- [Data for analysis]
· · · ·

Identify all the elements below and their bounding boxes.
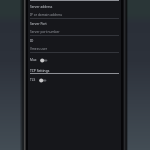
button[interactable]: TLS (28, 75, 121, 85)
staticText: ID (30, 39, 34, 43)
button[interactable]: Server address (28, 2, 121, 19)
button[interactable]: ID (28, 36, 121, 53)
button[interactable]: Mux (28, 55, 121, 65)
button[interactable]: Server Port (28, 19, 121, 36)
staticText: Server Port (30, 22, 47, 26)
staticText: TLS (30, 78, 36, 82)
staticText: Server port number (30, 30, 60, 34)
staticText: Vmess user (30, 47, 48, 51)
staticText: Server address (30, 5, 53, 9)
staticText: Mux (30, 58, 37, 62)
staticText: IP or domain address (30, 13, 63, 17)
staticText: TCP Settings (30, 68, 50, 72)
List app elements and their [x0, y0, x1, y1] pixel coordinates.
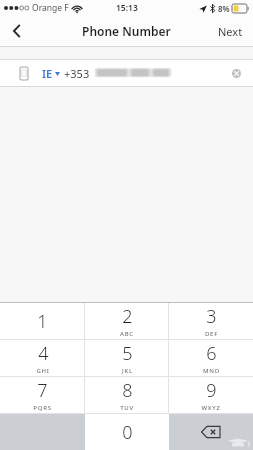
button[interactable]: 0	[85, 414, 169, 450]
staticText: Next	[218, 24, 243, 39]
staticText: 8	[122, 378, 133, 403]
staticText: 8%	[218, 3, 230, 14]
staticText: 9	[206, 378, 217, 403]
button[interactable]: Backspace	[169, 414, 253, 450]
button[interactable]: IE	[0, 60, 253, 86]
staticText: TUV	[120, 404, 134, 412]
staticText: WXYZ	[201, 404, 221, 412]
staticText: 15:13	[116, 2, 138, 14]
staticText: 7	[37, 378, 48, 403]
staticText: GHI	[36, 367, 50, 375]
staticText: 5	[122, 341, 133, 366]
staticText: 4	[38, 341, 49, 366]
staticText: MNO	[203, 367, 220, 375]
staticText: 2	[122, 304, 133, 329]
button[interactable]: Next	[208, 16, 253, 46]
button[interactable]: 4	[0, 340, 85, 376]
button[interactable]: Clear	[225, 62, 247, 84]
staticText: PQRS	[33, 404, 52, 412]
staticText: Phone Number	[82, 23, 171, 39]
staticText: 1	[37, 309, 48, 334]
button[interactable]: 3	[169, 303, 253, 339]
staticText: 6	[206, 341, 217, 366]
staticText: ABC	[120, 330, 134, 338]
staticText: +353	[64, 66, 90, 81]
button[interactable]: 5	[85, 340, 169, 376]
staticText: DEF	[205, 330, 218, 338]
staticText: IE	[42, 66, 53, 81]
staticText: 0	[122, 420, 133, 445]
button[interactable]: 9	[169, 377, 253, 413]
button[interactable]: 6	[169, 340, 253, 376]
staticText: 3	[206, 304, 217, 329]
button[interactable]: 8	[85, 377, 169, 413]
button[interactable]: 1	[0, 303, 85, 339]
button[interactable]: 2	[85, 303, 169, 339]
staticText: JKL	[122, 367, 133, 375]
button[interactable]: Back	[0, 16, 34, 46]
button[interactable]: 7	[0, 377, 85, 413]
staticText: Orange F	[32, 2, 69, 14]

· · · ·

- [Task objective]
In the listing above, how many lines include the word "elements"? Answer with the number and nothing more.

- [Written reply]
2